▶ _Goal of the exercise_
Each record below should be returned exactly, with its pictures left out.

▶ _Task input_
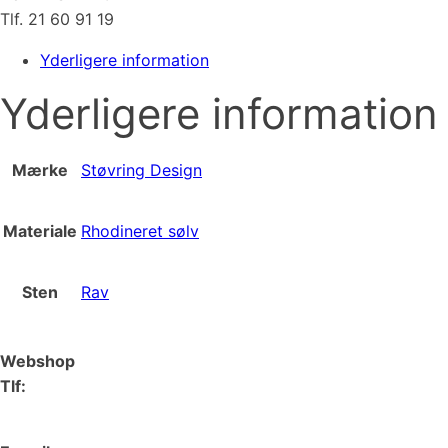
Tlf. 21 60 91 19
Yderligere information
Yderligere information
Mærke
Støvring Design
Materiale
Rhodineret sølv
Sten
Rav
Webshop
Tlf:
66 15 90 19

▶ _Response area_
Tlf. 21 60 91 19
Yderligere information
Yderligere information
Mærke
Støvring Design
Materiale
Rhodineret sølv
Sten
Rav
Webshop
Tlf:
66 15 90 19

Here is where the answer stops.